Victoria Cooks Rouxbe Hasselback Potatoes

Not my picture. I forgot to take one of my potatoes, so this is Rouxbe's pic.

I FINALLY made this roasted potato recipe. I swear I bought these potatoes two or more weeks ago. I've had them sitting on my counter for forever. But they didn't seem to be going bad, and I've been too tired and unmotivated to cook (#storyofmylife)!

However I noticed a few days ago that the potatoes had begun to sprout, so I knew I needed to use them soon. That's how I roll--I wait until my produce is on the verge of going bad, and THEN I cook it. Seriously, everything I cook is sort of questionable. I live life on the edge!

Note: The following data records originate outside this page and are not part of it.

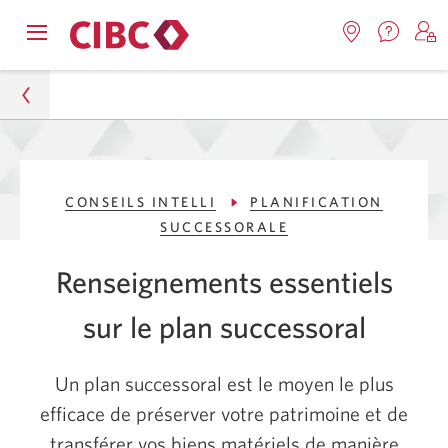
Nous
Opens
Emplacemen
O
contact
Passer
Passer
navigation
Une
u
Une
menu.
nouvel
nouvelle
s
à
au
fenêtr
fenêtre
C
s'affic
Services
contenu
s'affichera.
e
Particuliers
d
bancaires
CONSEILS INTELLI
PLANIFICATION
Conseils Intelli
en
SUCCESSORALE
direct
Planification successorale
Renseignements essentiels
Succession et planification testamentaire pour les
sur le plan successoral
Canadiens
Un plan successoral est le moyen le plus
efficace de préserver votre patrimoine et de
transférer vos biens matériels de manière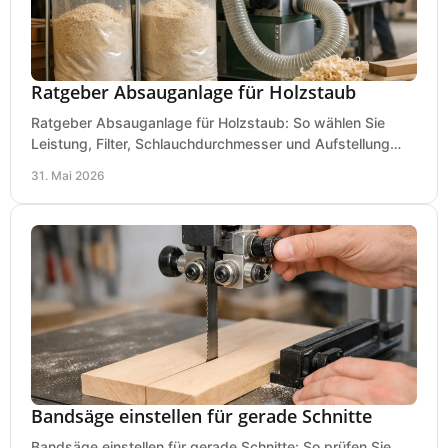
Ratgeber Absauganlage für Holzstaub
Ratgeber Absauganlage für Holzstaub: So wählen Sie
Leistung, Filter, Schlauchdurchmesser und Aufstellung
passend für Werkstatt und Betrieb.
31. Mai 2026
Bandsäge einstellen für gerade Schnitte
Bandsäge einstellen für gerade Schnitte: So prüfen Sie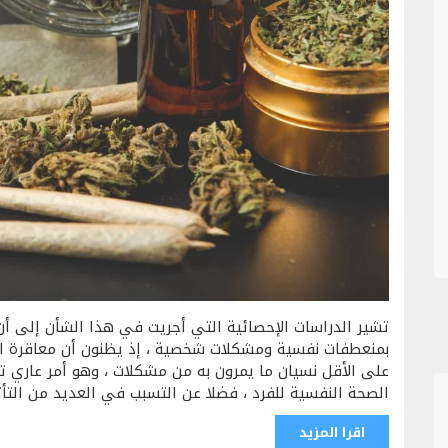
تشير الدراسات الإحصائية التي أجريت في هذا الشأن إلى أن
بمنعطفات نفسية ومشكلات شخصية ، إذ يظنون أن معاقرة ال
على الأقل نسيان ما يمرون به من مشكلات ، وهو أمر عاري تم
الصحة النفسية للفرد ، فضلا عن التسبب في العديد من التأثي
اقرا المزيد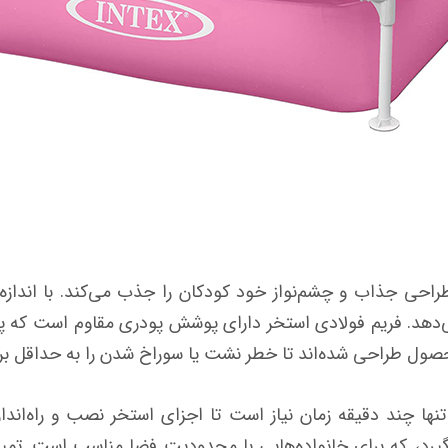
ی‌دهد. فریم فولادی استخر دارای پوشش پودری مقاوم است که پ
تنها چند دقیقه زمان نیاز است تا اجزای استخر نصب و راه‌اندا
رد، که برای خانواده‌هایی با محدودیت فضا مناسب است. تمیز 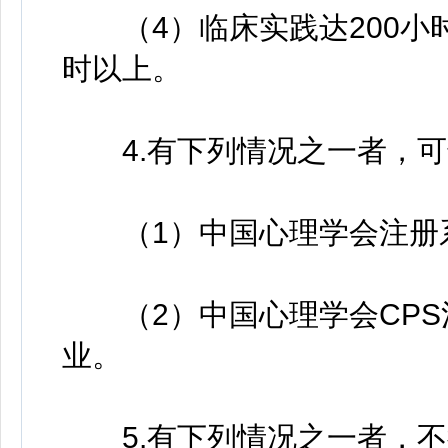
（4）临床实践达200小时
时以上。
4.有下列情况之一者，可
（1）中国心理学会注册系
（2）中国心理学会CPS
业。
5.有下列情况之一者，不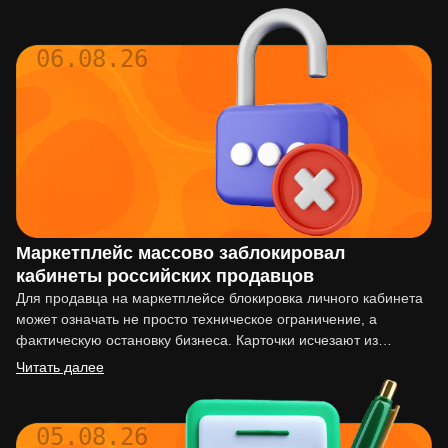
06.08.26
Маркетплейс массово заблокировал
кабинеты российских продавцов
Для продавца на маркетплейсе блокировка личного кабинета
может означать не просто техническое ограничение, а
фактическую остановку бизнеса. Карточки исчезают из
выдачи, реклама перестаёт работать,…
Читать далее
05.08.26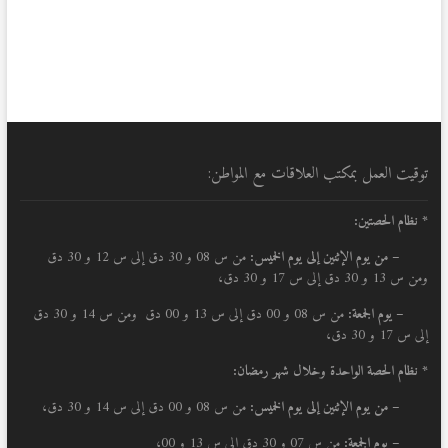
توقيت العمل بمكتب العلاقات مع المواطن:
* نظام الحصتين:
–
من يوم الإثنين إلى يوم الخميس:
من س 08 و 30 دق إلى س 12 و 30 دق
ومن س 13 و 30 دق إلى س 17 و 30 دق،
– يوم الجمعة:
من س 08 و 00 دق إلى س 13 و 00 دق ومن س 14 و 30 دق
إلى س 17 و 30 دق،
* نظام الحصة الواحدة وخلال شهر رمضان:
–
من يوم الإثنين إلى يوم الخميس:
من س 08 و 00 دق إلى س 14 و 30 دق،
– يوم الجمعة:
من س 07 و 30 دق إلى س 13 و 00،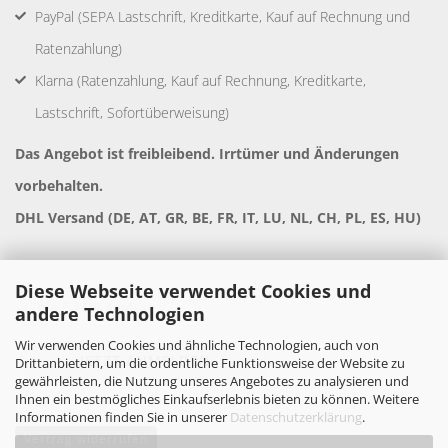
PayPal (SEPA Lastschrift, Kreditkarte, Kauf auf Rechnung und
Ratenzahlung)
Klarna (Ratenzahlung, Kauf auf Rechnung, Kreditkarte,
Lastschrift, Sofortüberweisung)
Das Angebot ist freibleibend. Irrtümer und Änderungen
vorbehalten.
DHL Versand (DE, AT, GR, BE, FR, IT, LU, NL, CH, PL, ES, HU)
Diese Webseite verwendet Cookies und
andere Technologien
Wir verwenden Cookies und ähnliche Technologien, auch von
Drittanbietern, um die ordentliche Funktionsweise der Website zu
gewährleisten, die Nutzung unseres Angebotes zu analysieren und
Ihnen ein bestmögliches Einkaufserlebnis bieten zu können. Weitere
Informationen finden Sie in unserer
Datenschutzerklärung
.
Vertrag widerrufen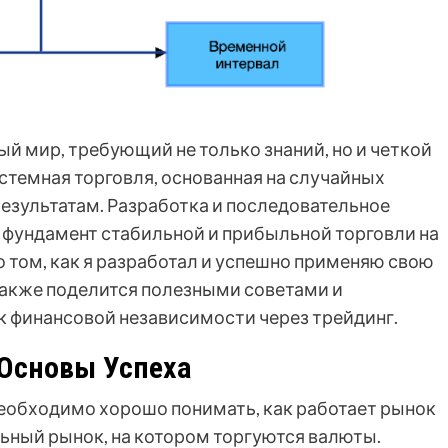
й мир, требующий не только знаний, но и четкой
стемная торговля, основанная на случайных
езультатам. Разработка и последовательное
о фундамент стабильной и прибыльной торговли на
о том, как я разработал и успешно применяю свою
 также поделится полезными советами и
к финансовой независимости через трейдинг.
Основы Успеха
еобходимо хорошо понимать, как работает рынок
ьный рынок, на котором торгуются валюты.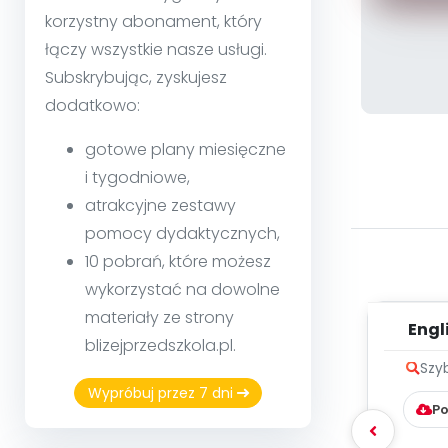
korzystny abonament, który
łączy wszystkie nasze usługi.
Subskrybując, zyskujesz
dodatkowo:
gotowe plany miesięczne
i tygodniowe,
atrakcyjne zestawy
pomocy dydaktycznych,
10 pobrań, które możesz
wykorzystać na dowolne
materiały ze strony
Engli
blizejprzedszkola.pl.
[dzie
Szy
Wypróbuj przez 7 dni
Po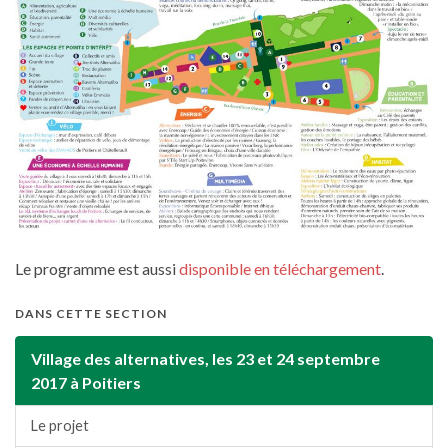
Le programme est aussi
disponible en téléchargement
.
DANS CETTE SECTION
Village des alternatives, les 23 et 24 septembre
2017 à Poitiers
Le projet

So here's the recipe I followed:

Ingredients:
2 lbs white potatoes
2 to 4 tbsp butter
1 to 2 tbsp extra-virgin olive oil
few sprigs of thyme or rosemary (I used dried herbs because I'm not fancy enough to use fresh yet)
3 small bay leaves


Instructions:
1. Preheat the oven to 375° F (190° C).
Note: When choosing the potatoes, try to make sure they are all roughly the same size.
2. Using a small pairing knife, cut each potato across the width, into about 1/4" -inch slices. Stop just before you reach the bottom, so the potato stays intact at the base.
3. Place the potatoes onto a tray.
4. Rub a bit of room temperature butter onto each potato. Drizzle with the olive oil and toss gently to coat. Season well with salt and pepper to taste.
5. Scatter a few sprigs of thyme or rosemary onto the surface of the potatoes and place a few bay leaves on top.
6. Place into the oven and bake for approximately 25 minutes, or until they start to slightly brown underneath.
7. Once the bottoms of the potatoes have browned slightly, flip them over and return to the oven for another 20 minutes or so, or until a knife inserted into the potatoes easily glides through.
8. To serve the potatoes, drizzle with any melted fat from the baking tray or with more extra-virgin olive oil. Toss and season with more salt and pepper, if desired. Transfer to a dish and serve immediately.


My Thoughts:
So I liked this recipe just fine. The herbs smelled amazing and the potatoes were pretty tasty. I do feel like they could have been more flavorful though. Or maybe I just feel that way because I did not eat them with anything, just by themselves, and they would have been better as a side to something. I would maybe make these again, but I think I'd do more next time to make sure the fats and seasonings got in between each slice of the potato because the outer part was much more flavorful than the inner part, and I ended up adding more salt, pepper, and even shredded cheese to give it more flavor. But that actually might be quite a bit of work... at that point maybe it would be better to just cut all the way through and toss the potato slices in a bowl of butter, oil, and herbs... maybe THAT's what I'll do next time.

Hubby's Thoughts:
He said he liked it! But he might have also just been hungry. But hey, I'll take it! He ate just potatoes with me and didn't request anything else for them! He didn't even put on any of the shredded cheddar cheese like I did. He did add a little bit more salt to some of the potatoes, but I do agree it could have used more salt in between the potato slices instead of just on the outside.
He said they tasted kind of like french fries and considered trying them with ketchup, but opted not to in the end (probably because our ketchup is cold from being in the refrigerator and he doesn't like cold ketchup).